* [Data records]
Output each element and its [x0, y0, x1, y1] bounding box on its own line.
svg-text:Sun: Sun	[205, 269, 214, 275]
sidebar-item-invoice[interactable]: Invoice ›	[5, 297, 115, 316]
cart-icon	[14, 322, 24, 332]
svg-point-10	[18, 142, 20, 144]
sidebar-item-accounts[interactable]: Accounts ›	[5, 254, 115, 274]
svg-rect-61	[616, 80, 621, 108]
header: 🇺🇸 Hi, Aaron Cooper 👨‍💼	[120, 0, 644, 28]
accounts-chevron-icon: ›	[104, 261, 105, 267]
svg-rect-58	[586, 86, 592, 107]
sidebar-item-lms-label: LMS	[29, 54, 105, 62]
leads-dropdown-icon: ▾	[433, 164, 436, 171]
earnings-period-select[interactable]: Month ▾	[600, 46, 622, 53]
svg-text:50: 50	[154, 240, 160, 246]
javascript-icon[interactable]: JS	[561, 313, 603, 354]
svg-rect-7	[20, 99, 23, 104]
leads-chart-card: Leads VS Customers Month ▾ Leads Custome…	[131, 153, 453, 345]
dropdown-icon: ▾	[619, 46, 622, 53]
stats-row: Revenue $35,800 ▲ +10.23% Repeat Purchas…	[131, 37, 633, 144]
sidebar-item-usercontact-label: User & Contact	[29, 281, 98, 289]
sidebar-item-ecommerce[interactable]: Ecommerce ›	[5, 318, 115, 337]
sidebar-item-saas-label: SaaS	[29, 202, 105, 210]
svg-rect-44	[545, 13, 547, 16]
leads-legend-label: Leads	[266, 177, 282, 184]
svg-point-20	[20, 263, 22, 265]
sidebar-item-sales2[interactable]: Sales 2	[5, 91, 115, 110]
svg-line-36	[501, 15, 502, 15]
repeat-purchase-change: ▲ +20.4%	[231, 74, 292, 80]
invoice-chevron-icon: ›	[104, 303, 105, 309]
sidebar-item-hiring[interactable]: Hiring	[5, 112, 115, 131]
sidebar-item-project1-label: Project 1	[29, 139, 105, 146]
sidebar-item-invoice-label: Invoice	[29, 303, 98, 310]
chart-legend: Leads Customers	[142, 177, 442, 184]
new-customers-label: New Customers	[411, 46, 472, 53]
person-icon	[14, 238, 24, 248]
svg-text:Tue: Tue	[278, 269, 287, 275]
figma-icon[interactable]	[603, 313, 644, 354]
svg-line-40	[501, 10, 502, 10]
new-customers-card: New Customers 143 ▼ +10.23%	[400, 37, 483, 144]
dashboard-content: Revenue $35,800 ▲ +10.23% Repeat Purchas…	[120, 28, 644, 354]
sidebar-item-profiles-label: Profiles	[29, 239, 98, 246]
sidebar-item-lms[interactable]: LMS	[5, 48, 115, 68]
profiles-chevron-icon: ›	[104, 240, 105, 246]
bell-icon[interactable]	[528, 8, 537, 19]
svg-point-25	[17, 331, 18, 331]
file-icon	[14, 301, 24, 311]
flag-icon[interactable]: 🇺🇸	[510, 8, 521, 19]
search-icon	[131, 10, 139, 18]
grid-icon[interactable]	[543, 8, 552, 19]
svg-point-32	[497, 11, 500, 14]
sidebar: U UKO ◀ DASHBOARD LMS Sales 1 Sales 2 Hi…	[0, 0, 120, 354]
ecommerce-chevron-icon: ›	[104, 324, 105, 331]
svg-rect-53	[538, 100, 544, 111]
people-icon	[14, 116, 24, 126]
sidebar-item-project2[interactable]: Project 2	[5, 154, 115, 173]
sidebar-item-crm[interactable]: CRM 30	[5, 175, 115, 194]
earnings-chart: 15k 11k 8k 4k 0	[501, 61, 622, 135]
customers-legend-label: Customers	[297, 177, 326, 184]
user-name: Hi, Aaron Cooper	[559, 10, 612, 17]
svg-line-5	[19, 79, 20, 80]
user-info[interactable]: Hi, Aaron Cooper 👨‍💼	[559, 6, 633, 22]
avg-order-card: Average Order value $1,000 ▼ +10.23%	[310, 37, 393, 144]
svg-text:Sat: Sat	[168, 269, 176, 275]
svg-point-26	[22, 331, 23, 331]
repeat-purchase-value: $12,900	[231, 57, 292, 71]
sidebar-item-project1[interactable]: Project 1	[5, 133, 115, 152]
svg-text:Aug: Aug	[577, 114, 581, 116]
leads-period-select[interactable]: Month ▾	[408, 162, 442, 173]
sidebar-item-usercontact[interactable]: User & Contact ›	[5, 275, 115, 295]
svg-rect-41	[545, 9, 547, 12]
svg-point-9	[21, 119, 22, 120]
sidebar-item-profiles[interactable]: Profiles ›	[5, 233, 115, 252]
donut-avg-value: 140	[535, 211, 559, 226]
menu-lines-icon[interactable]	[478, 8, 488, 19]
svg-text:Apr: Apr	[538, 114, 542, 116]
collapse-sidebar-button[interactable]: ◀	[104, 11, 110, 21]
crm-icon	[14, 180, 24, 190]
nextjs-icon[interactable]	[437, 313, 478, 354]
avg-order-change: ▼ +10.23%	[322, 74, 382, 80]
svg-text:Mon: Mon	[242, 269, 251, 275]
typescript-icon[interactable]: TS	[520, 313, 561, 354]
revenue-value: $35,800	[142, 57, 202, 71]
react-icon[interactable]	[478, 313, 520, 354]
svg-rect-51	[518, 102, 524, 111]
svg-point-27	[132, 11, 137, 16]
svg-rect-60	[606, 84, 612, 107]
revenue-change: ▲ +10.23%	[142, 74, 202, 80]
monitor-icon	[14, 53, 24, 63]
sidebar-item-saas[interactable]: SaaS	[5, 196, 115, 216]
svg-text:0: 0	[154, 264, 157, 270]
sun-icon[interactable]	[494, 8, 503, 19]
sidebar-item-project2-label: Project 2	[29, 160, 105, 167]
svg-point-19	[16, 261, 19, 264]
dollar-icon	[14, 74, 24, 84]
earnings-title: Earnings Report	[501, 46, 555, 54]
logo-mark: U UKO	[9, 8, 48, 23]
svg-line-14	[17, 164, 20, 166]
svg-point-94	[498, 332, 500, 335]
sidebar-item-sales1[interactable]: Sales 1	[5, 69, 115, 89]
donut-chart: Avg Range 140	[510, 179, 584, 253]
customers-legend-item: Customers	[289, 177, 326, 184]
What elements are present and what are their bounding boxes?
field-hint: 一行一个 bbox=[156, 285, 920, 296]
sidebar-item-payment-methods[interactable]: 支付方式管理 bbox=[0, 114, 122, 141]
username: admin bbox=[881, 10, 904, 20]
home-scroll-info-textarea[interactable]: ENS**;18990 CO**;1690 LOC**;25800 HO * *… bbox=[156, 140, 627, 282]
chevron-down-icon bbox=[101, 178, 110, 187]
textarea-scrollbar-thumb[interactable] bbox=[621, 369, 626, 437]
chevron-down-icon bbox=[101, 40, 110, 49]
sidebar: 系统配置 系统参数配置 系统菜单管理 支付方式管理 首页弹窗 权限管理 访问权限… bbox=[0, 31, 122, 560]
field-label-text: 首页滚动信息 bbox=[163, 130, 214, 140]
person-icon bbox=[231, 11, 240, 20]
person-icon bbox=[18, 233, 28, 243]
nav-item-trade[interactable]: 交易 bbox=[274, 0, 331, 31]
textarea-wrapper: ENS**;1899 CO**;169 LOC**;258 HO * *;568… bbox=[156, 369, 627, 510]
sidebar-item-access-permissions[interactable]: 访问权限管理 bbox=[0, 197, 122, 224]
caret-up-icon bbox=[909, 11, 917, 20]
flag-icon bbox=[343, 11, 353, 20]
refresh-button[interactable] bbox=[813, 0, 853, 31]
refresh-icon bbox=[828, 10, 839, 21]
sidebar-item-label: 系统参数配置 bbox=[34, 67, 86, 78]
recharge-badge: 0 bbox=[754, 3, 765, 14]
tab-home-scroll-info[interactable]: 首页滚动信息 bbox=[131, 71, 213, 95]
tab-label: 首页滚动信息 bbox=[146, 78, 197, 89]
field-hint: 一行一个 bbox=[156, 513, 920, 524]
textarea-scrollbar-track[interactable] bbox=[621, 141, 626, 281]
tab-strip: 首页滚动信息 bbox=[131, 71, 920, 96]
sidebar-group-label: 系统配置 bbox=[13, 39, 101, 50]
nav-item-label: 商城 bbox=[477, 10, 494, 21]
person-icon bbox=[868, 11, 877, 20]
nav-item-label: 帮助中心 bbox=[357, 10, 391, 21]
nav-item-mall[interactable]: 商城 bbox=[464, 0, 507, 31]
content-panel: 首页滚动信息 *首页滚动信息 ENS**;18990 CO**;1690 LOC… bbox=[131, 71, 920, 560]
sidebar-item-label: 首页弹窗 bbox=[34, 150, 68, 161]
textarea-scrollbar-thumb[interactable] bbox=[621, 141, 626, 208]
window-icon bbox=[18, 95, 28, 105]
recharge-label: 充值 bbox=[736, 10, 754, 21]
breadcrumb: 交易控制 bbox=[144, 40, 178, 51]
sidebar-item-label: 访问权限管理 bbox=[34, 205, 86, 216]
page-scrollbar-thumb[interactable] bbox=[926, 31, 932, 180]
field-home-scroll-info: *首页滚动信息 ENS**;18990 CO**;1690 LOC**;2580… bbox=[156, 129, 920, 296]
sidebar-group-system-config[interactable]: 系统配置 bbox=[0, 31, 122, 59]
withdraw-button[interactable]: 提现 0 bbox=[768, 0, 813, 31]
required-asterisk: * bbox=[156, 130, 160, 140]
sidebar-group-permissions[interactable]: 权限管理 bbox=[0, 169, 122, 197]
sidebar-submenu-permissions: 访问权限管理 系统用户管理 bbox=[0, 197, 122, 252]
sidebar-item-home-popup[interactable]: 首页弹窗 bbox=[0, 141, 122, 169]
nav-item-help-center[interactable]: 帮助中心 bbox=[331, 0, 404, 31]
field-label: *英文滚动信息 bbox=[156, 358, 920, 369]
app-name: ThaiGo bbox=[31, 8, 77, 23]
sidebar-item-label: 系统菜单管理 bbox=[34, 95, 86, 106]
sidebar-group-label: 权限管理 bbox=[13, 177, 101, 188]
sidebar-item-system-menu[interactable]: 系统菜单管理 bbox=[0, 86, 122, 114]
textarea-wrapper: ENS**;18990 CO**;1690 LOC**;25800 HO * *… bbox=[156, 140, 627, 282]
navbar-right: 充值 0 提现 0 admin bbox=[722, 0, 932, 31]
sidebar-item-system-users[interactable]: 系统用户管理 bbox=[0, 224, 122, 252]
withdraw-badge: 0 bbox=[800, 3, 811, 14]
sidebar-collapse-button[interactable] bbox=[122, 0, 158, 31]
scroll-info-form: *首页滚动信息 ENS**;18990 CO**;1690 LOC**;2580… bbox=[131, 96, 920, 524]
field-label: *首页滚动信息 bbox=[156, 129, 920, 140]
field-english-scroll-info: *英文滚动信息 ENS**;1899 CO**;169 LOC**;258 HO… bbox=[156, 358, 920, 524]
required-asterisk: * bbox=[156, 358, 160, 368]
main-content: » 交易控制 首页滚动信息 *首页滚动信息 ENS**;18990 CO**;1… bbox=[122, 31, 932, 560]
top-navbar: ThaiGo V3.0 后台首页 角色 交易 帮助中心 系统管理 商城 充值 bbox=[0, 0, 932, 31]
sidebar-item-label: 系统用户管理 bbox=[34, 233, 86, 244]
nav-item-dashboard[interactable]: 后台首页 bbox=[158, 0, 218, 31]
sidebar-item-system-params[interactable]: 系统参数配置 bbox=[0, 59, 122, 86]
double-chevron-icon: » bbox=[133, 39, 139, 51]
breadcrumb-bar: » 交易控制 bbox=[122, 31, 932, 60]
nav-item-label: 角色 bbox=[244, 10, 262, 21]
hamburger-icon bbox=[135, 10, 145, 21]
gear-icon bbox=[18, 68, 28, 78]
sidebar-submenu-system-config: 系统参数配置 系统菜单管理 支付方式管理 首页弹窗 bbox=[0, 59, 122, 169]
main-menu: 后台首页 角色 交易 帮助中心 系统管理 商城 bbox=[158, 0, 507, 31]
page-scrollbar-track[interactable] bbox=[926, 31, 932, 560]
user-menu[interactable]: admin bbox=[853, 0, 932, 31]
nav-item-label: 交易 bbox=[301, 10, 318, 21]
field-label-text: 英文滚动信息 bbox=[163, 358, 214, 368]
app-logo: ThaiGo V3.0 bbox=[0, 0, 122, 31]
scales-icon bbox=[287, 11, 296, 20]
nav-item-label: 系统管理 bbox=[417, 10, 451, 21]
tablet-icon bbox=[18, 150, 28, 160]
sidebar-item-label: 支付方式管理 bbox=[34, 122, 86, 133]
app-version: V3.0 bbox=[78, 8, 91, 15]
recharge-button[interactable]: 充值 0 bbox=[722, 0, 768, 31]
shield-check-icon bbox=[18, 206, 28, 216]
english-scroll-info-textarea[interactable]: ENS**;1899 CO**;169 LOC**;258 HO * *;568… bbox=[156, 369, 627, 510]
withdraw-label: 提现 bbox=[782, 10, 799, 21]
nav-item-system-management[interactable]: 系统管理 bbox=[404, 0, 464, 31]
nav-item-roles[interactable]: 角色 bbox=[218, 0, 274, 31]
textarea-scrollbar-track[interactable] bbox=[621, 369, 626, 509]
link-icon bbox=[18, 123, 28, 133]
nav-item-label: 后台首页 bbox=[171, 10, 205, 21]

* [Exercise brief] When a line of the records has the word "支付方式管理", pick it out and copy it.

* [Task result]
sidebar-item-payment-methods[interactable]: 支付方式管理 bbox=[0, 114, 122, 141]
sidebar: 系统配置 系统参数配置 系统菜单管理 支付方式管理 首页弹窗 权限管理 访问权限… bbox=[0, 31, 122, 560]
sidebar-submenu-system-config: 系统参数配置 系统菜单管理 支付方式管理 首页弹窗 bbox=[0, 59, 122, 169]
sidebar-item-label: 支付方式管理 bbox=[34, 122, 86, 133]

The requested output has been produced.